Antoinette's mother descends into madness following the loss of the family estate to a slave rebellion. To shore up the family fortune and save her from becoming an old maid, and thus a burden, she is married off to Mr. Rochester, newly arrived from England, who knows nothing about her mother's insanity. WSS shows us the other side of Mr. Rochester that Jane Eyre couldn't or wouldn't see: his coldness, his selfishness, and his opportunism. We can understand how, as he did in 'Jane Eyre', such a man would lie to an innocent young woman about his marital status and nearly trap her into unwittingly participating in a sham marriage. Rochester is attracted to Antoinette at first; he is dazzled by her beauty as well as her money and eager to marry her. Once the honeymoon phase is over, he is unable to adjust to his surroundings. Jamaica is antipathetic to everything he grew up with, it's wild, untamed, a study in extremes, anathema to a tidy, organized, narrow-minded European, and Rochester is the typical insular-minded Englishman who despises what he is unable to understand.
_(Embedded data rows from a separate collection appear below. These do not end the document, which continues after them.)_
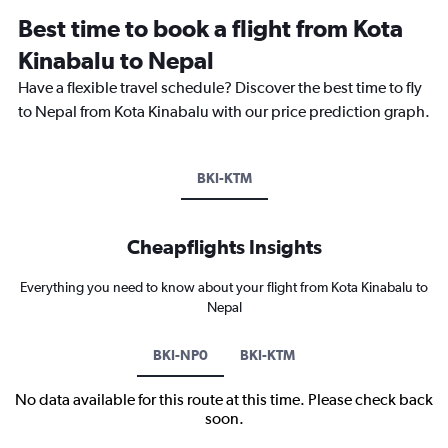
Best time to book a flight from Kota
Kinabalu to Nepal
Have a flexible travel schedule? Discover the best time to fly
to Nepal from Kota Kinabalu with our price prediction graph.
BKI-KTM
Cheapflights Insights
Everything you need to know about your flight from Kota Kinabalu to
Nepal
BKI-NP0
BKI-KTM
No data available for this route at this time. Please check back
soon.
Antoinette is totally a product of her surroundings and completely at home where she is, and as Rochester feels alienated from Jamaica, so he feels alientated from his wife, and the discovery of her mother's insanity is justification enough for his deepening antipathy for her. He can't accept who or what she is; he can't even accept her name, he insists on calling her 'Bertha', never mind that it's a name she hates, it's what he wants, so it's who she will be. In 'Jane Eyre', Rochester blames his wife's alcoholism for the failure of the marriage; in WSS, it's his brutally cold and insensitive treatment of her that finally drives her to drink. When he takes her away from Jamaica and everything she knows and loves, she retreats into a madness even deeper than her mother's; she can't live in his world, any more than he can live in hers.
In 'Jane Eyre' Rochester is the romantic hero and in WSS he is a monster of selfishness; when both are put together, the real complexity of the character finally emerges.